• _YOUR OBJECTIVE_: Please count every line of the following material that holds "טודור" and give the total alone.

• _INPUT_:
++++++

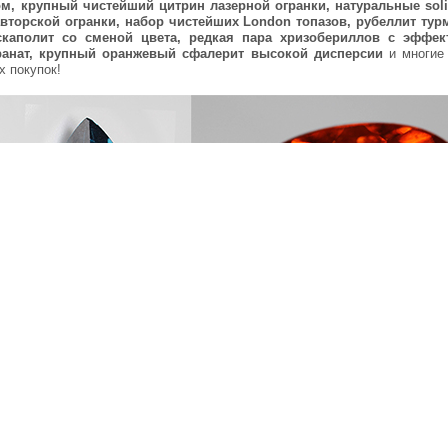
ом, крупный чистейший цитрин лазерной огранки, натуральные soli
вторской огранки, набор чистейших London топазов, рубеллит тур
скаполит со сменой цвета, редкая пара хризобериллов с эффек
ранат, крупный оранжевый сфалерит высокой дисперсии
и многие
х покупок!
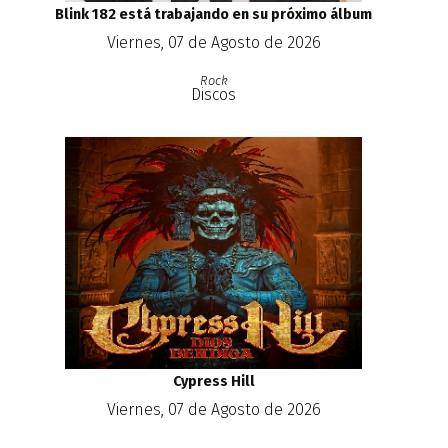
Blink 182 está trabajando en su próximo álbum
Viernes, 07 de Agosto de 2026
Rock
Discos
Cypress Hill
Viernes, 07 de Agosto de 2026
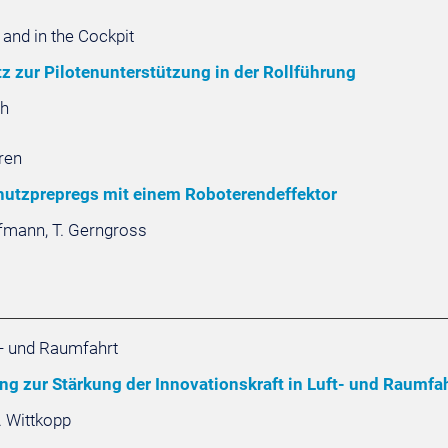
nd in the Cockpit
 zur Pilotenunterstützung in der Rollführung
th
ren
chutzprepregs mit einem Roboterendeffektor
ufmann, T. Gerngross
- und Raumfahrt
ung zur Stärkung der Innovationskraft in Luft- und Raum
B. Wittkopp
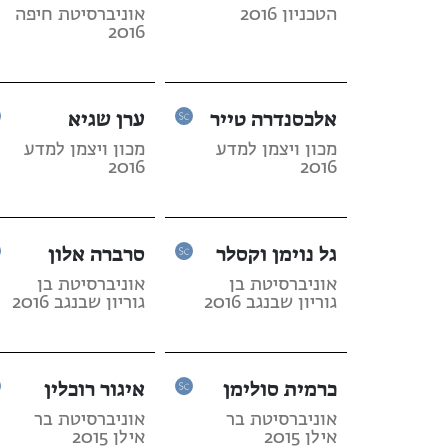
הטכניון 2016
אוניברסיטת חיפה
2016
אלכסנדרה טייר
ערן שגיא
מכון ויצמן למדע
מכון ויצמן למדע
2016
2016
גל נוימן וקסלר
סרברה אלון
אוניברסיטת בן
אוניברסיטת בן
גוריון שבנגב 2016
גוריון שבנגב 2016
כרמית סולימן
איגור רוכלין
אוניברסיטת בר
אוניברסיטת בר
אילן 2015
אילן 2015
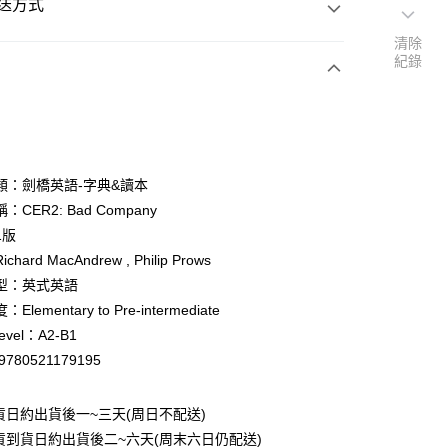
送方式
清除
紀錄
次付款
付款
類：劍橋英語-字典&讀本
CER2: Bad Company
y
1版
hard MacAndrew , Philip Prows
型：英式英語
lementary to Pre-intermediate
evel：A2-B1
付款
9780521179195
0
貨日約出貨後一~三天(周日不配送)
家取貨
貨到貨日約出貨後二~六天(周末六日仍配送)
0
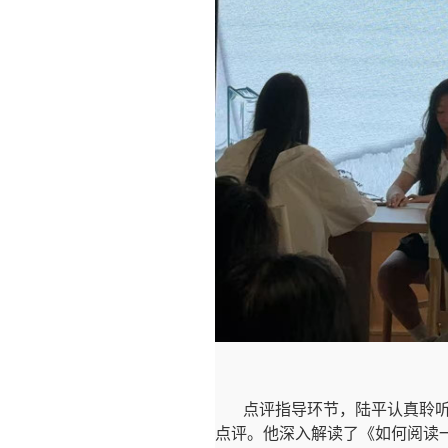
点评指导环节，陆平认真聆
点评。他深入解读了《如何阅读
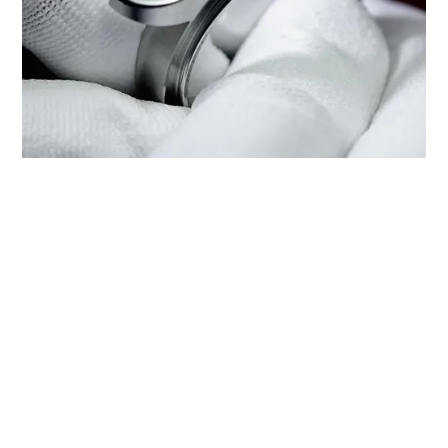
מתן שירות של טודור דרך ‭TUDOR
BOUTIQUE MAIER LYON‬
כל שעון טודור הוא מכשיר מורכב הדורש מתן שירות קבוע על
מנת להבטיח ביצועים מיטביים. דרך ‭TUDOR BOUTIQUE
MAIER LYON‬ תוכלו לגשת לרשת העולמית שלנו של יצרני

++++++

• _RESULT OF THE TASK_: 2